Vista por fin “Godland” (Hlynur Palmason, 2022), inmerso en sus colosales y desiertos paisajes, atendiendo a dónde nos iba a arrastrar la trastocada mente de su protagonista. Fue ayer, en el Verdi, dándonos de narices a la salida con el contraste de la brutal aglomeración de las fiestas de Gràcia. De la locura del joven sacerdote, que cree estar en comunicación con Dios, por esas inmensas tierras en formación (no doy con ello, pero apuesto a que el título original del film está más cerca de esto que de ese “Tierra de Dios” adjudicado) de Islandia, a esa no menos insana concentración, más de cuerpos que de espíritus, que se repite anualmente por estas fechas, cada vez coqueteando más con el colapso final, en el barrio barcelonés.
En seguida reparas en el formato cuadrado de la proyección sobre la pantalla, con sus esquinas redondeadas, como rememorando las viejas fotografías de álbum.
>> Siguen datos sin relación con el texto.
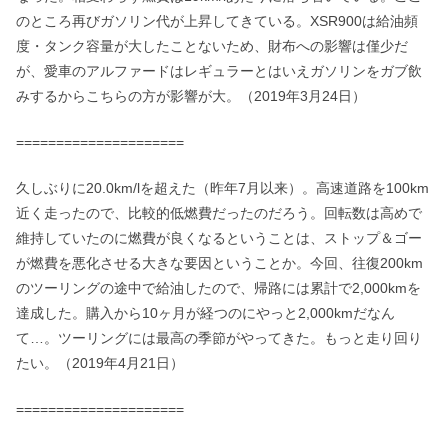
のところ再びガソリン代が上昇してきている。XSR900は給油頻
度・タンク容量が大したことないため、財布への影響は僅少だ
が、愛車のアルファードはレギュラーとはいえガソリンをガブ飲
みするからこちらの方が影響が大。（2019年3月24日）
=====================
久しぶりに20.0km/lを超えた（昨年7月以来）。高速道路を100km
近く走ったので、比較的低燃費だったのだろう。回転数は高めで
維持していたのに燃費が良くなるということは、ストップ＆ゴー
が燃費を悪化させる大きな要因ということか。今回、往復200km
のツーリングの途中で給油したので、帰路には累計で2,000kmを
達成した。購入から10ヶ月が経つのにやっと2,000kmだなん
て…。ツーリングには最高の季節がやってきた。もっと走り回り
たい。（2019年4月21日）
=====================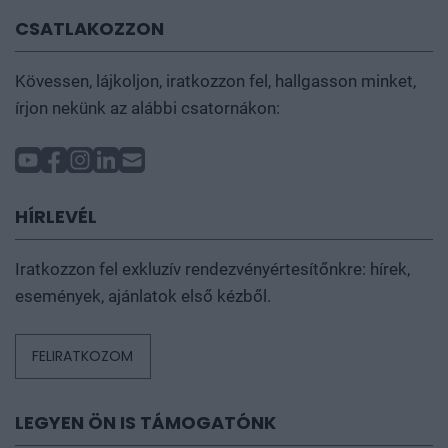
CSATLAKOZZON
Kövessen, lájkoljon, iratkozzon fel, hallgasson minket,
írjon nekünk az alábbi csatornákon:
HÍRLEVÉL
Iratkozzon fel exkluzív rendezvényértesítőnkre: hírek,
események, ajánlatok első kézből.
FELIRATKOZOM
LEGYEN ÖN IS TÁMOGATÓNK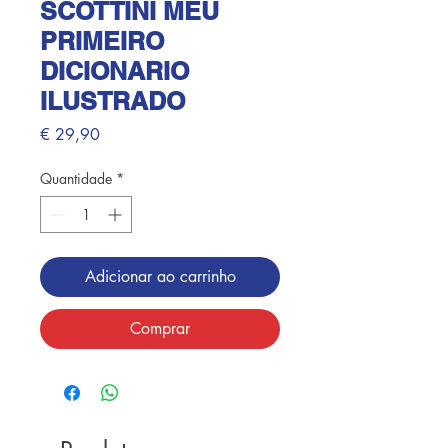
SCOTTINI MEU
PRIMEIRO
DICIONARIO
ILUSTRADO
Preço
€ 29,90
Quantidade
*
Adicionar ao carrinho
Comprar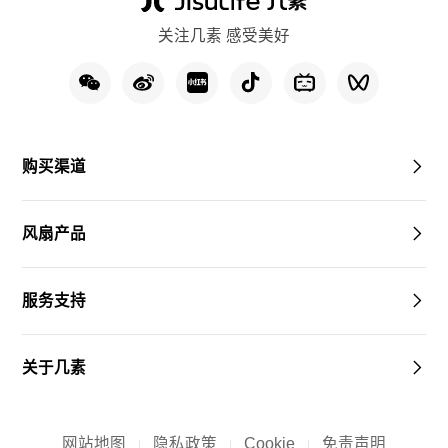
关注几素 感受美好
购买渠道
风扇产品
服务支持
关于几素
网站地图
隐私政策
Cookie
免责声明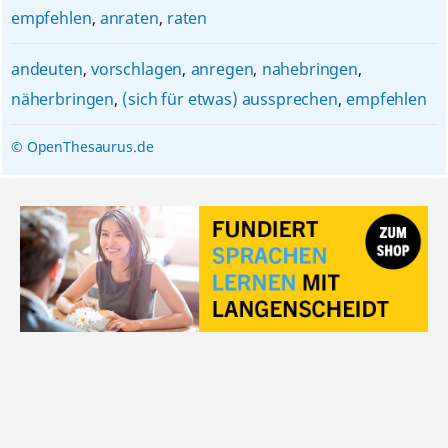
empfehlen
,
anraten
,
raten
andeuten
,
vorschlagen
,
anregen
,
nahebringen
,
näherbringen
,
(sich für etwas) aussprechen
,
empfehlen
© OpenThesaurus.de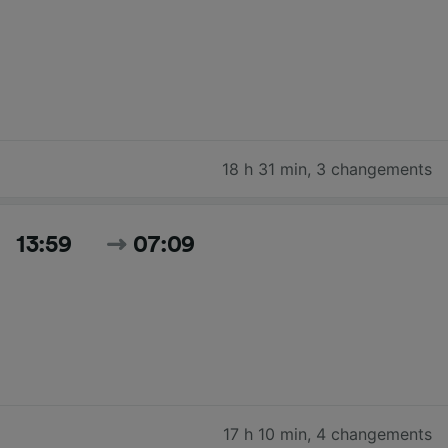
18 h 31 min
,
3 changements
13:59
07:09
17 h 10 min
,
4 changements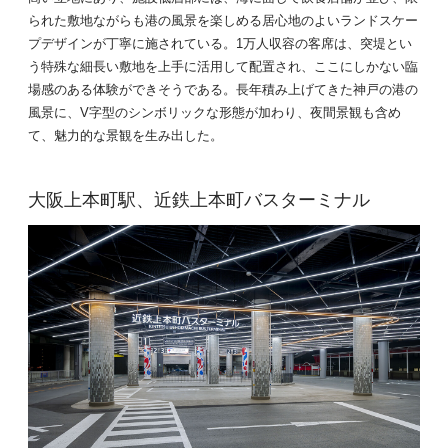
られた敷地ながらも港の風景を楽しめる居心地のよいランドスケー
プデザインが丁寧に施されている。1万人収容の客席は、突堤とい
う特殊な細長い敷地を上手に活用して配置され、ここにしかない臨
場感のある体験ができそうである。長年積み上げてきた神戸の港の
風景に、V字型のシンボリックな形態が加わり、夜間景観も含め
て、魅力的な景観を生み出した。
大阪上本町駅、近鉄上本町バスターミナル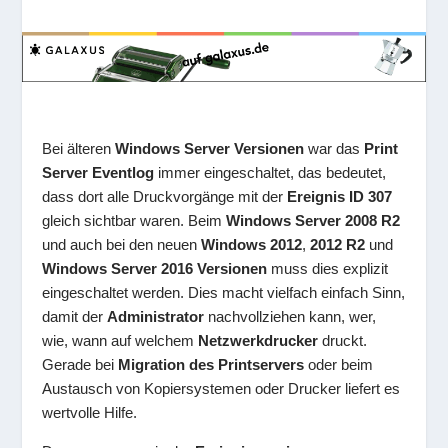
Bei älteren
Windows Server Versionen
war das
Print
Server Eventlog
immer eingeschaltet, das bedeutet,
dass dort alle Druckvorgänge mit der
Ereignis ID 307
gleich sichtbar waren. Beim
Windows Server 2008 R2
und auch bei den neuen
Windows 2012
,
2012 R2
und
Windows Server 2016 Versionen
muss dies explizit
eingeschaltet werden. Dies macht vielfach einfach Sinn,
damit der
Administrator
nachvollziehen kann, wer,
wie, wann auf welchem
Netzwerkdrucker
druckt.
Gerade bei
Migration des Printservers
oder beim
Austausch von Kopiersystemen oder Drucker liefert es
wertvolle Hilfe.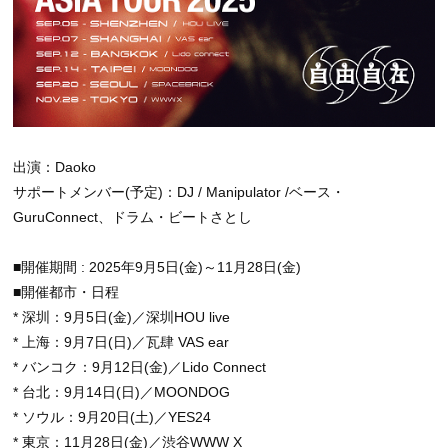
出演：Daoko
サポートメンバー(予定)：DJ / Manipulator /ベース・
GuruConnect、ドラム・ビートさとし
■開催期間 : 2025年9月5日(金)～11月28日(金)
■開催都市・日程
* 深圳：9月5日(金)／深圳HOU live
* 上海：9月7日(日)／瓦肆 VAS ear
* バンコク：9月12日(金)／Lido Connect
* 台北：9月14日(日)／MOONDOG
* ソウル：9月20日(土)／YES24
* 東京：11月28日(金)／渋谷WWW X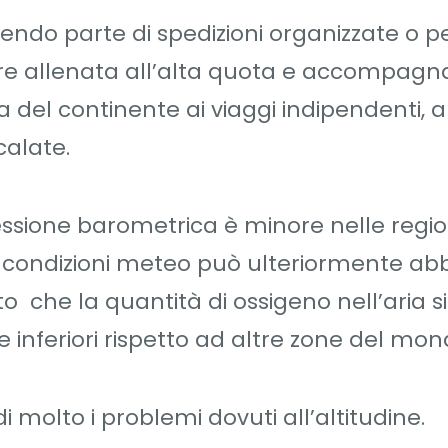
cendo parte di spedizioni organizzate o p
ere allenata all’alta quota e accompagn
 del continente ai viaggi indipendenti, 
calate.
essione barometrica è minore nelle region
e condizioni meteo può ulteriormente a
to che la quantità di ossigeno nell’aria s
 inferiori rispetto ad altre zone del mon
i molto i problemi dovuti all’altitudine.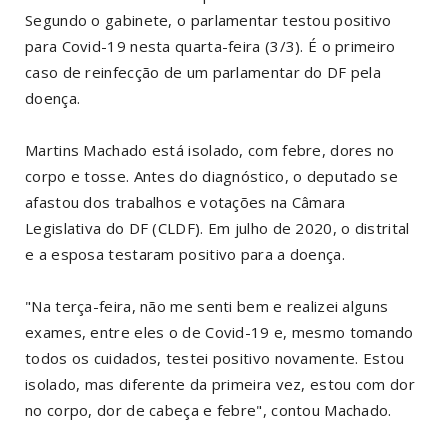
Segundo o gabinete, o parlamentar testou positivo
para Covid-19 nesta quarta-feira (3/3). É o primeiro
caso de reinfecção de um parlamentar do DF pela
doença.
Martins Machado está isolado, com febre, dores no
corpo e tosse. Antes do diagnóstico, o deputado se
afastou dos trabalhos e votações na Câmara
Legislativa do DF (CLDF). Em julho de 2020, o distrital
e a esposa testaram positivo para a doença.
"Na terça-feira, não me senti bem e realizei alguns
exames, entre eles o de Covid-19 e, mesmo tomando
todos os cuidados, testei positivo novamente. Estou
isolado, mas diferente da primeira vez, estou com dor
no corpo, dor de cabeça e febre", contou Machado.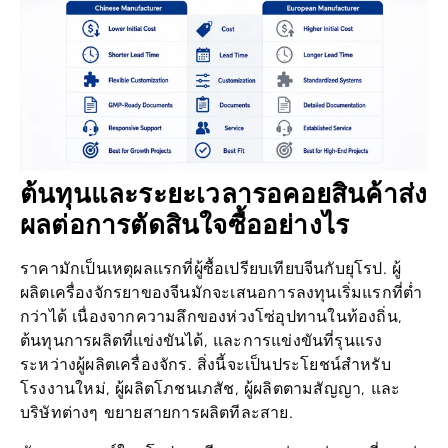
ต้นทุนและระยะเวลารอคอยสินค้าส่ง
ผลต่อการตัดสินใจซื้ออย่างไร
ราคามักเป็นเหตุผลแรกที่ผู้ซื้อเปรียบเทียบจีนกับยุโรป. ผู้
ผลิตเครื่องจักรยาของจีนมักจะเสนอการลงทุนเริ่มแรกที่ต่ำ
กว่าได้ เนื่องจากความลึกของห่วงโซ่อุปทานในท้องถิ่น,
ต้นทุนการผลิตที่แข่งขันได้, และการแข่งขันที่รุนแรง
ระหว่างผู้ผลิตเครื่องจักร. สิ่งนี้จะเป็นประโยชน์สำหรับ
โรงงานใหม่, ผู้ผลิตโภชนเภสัช, ผู้ผลิตตามสัญญา, และ
บริษัทต่างๆ ขยายสายการผลิตทีละสาย.
ซัพพลายเออร์ในยุโรปอาจมีราคาสูงกว่า, แต่ราคาที่สูงกว่า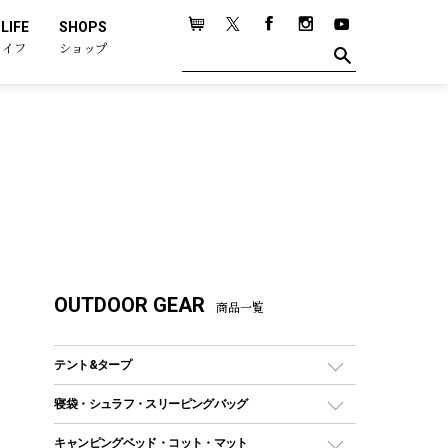
LIFE
SHOPS
ライフ
ショップ
OUTDOOR GEAR
商品一覧
テント&タープ
テント
寝袋・シュラフ・スリーピングバッグ
ドームテント
レクタングラー型（封筒型）シュラフ
キャンピングベッド・コット・マット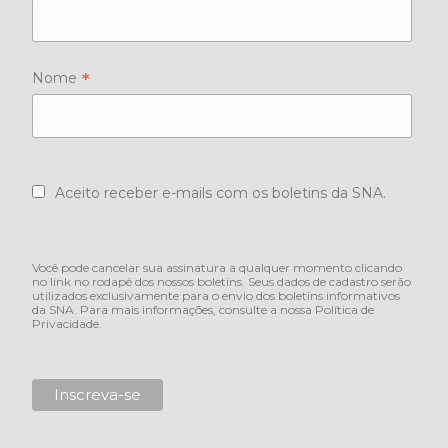
*
Nome
Aceito receber e-mails com os boletins da SNA.
Você pode cancelar sua assinatura a qualquer momento clicando
no link no rodapé dos nossos boletins. Seus dados de cadastro serão
utilizados exclusivamente para o envio dos boletins informativos
da SNA. Para mais informações, consulte a nossa
Política de
Privacidade
.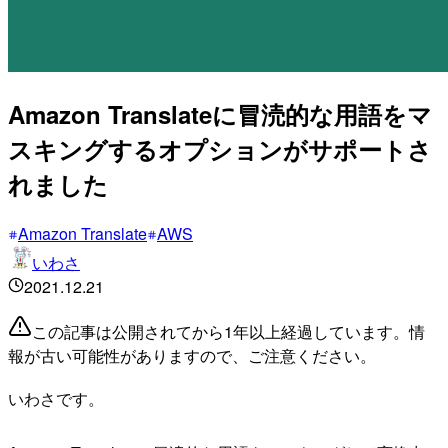
Amazon Translateに冒涜的な用語をマ
スキングするオプションがサポートさ
れました
Amazon Translate
AWS
いわさ
2021.12.21
この記事は公開されてから1年以上経過しています。情
報が古い可能性がありますので、ご注意ください。
いわさです。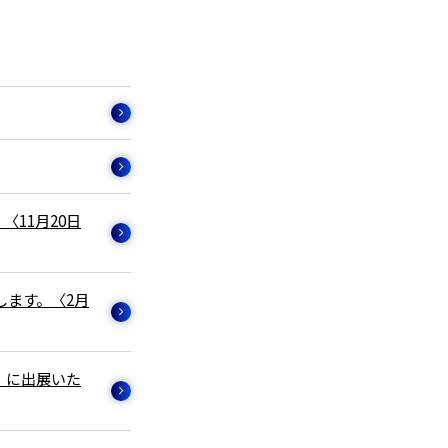
11月20日
します。〈2月
」に出展いた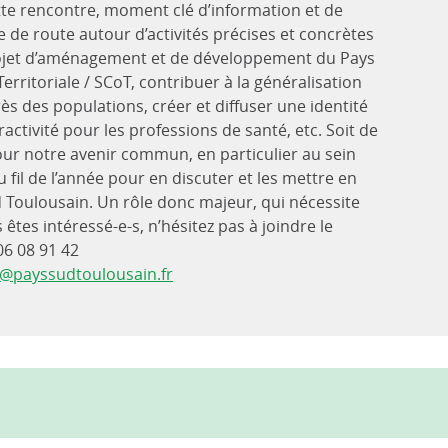
ette rencontre, moment clé d’information et de
 de route autour d’activités précises et concrètes
 projet d’aménagement et de développement du Pays
ritoriale / SCoT, contribuer à la généralisation
rès des populations, créer et diffuser une identité
activité pour les professions de santé, etc. Soit de
our notre avenir commun, en particulier au sein
 fil de l’année pour en discuter et les mettre en
 Toulousain. Un rôle donc majeur, qui nécessite
êtes intéressé-e-s, n’hésitez pas à joindre le
6 08 91 42
@payssudtoulousain.fr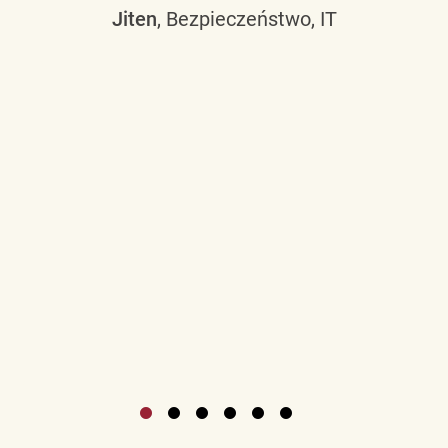
Jiten
, Bezpieczeństwo, IT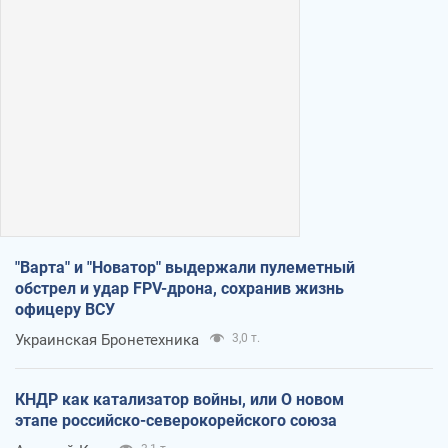
"Варта" и "Новатор" выдержали пулеметный
обстрел и удар FPV-дрона, сохранив жизнь
офицеру ВСУ
Украинская Бронетехника
3,0 т.
КНДР как катализатор войны, или О новом
этапе российско-северокорейского союза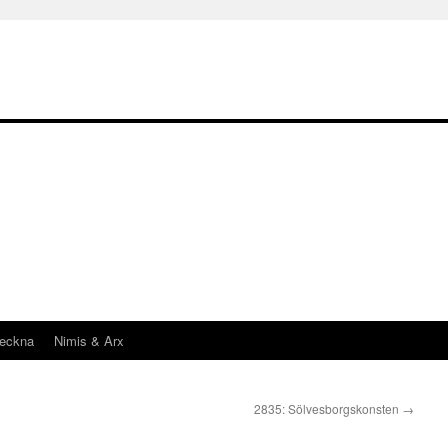
teckna
Nimis & Arx
2835: Sölvesborgskonsten
→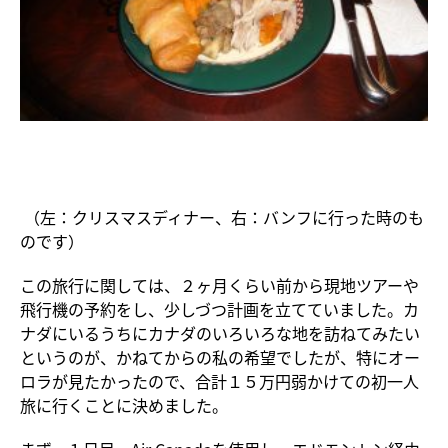
（左：クリスマスディナー、右：バンフに行った時のも
のです）
この旅行に関しては、２ヶ月くらい前から現地ツアーや
飛行機の予約をし、少しづつ計画を立てていました。カ
ナダにいるうちにカナダのいろいろな地を訪ねてみたい
というのが、かねてからの私の希望でしたが、特にオー
ロラが見たかったので、合計１５万円弱かけての初一人
旅に行くことに決めました。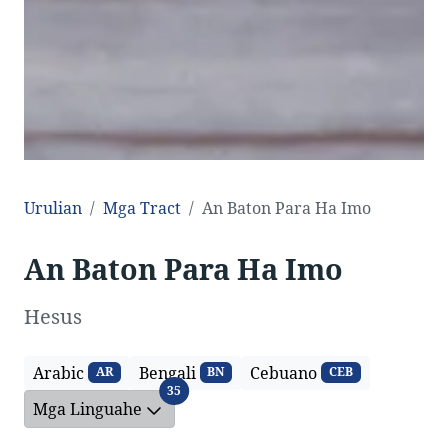
Urulian
Mga Tract
An Baton Para Ha Imo
An Baton Para Ha Imo
Hesus
Arabic
Bengali
Cebuano
AR
BN
CEB
Mga Linguahe
35
Mga Linguahe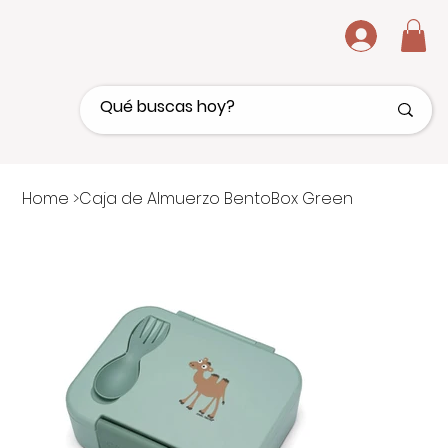
.
Home
>
Caja de Almuerzo BentoBox Green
Es éste uno de los pocos puntos de materialización de la vocación “fotográfica” que la película airea desde sus letreros iniciales, más allá del hecho de que el curita protagonista cargue con todo el equipo para hacer y revelar fotos y se pase un buen tiempo en ello.
Había que mostrar la dificultad de llegar al destino apuntado en la isla, y a fe que la película lo hace, ocupando tres cuartas partes de su metraje para lograrlo. El que todo eso se demuestre como evitable no es más que uno más, bastante definitivo, de los apuntes para hacer entender la locura de la que hablaba.
Superada toda esa laboriosa prueba, la película parece querer cambiar drásticamente a comedia de costumbres, llegando hasta a evocar, de alguna forma, el hermoso baile de “My darling Clementine” (también en una iglesia de madera en construcción), como en su inicio la sombra de la austeridad de “Los comulgantes” parece pasearse por ahí algún momento.
Son en esos ratos “de otra película”, mucho más alegre, cuando se traba conocimiento de esa encantadora y pecosa niña rubia, que se convierte en el ángel de la función.
Todo el drama, eso sí, como se oye en la banda sonora, mantenido siempre en un ambiente “terriblemente hermoso”.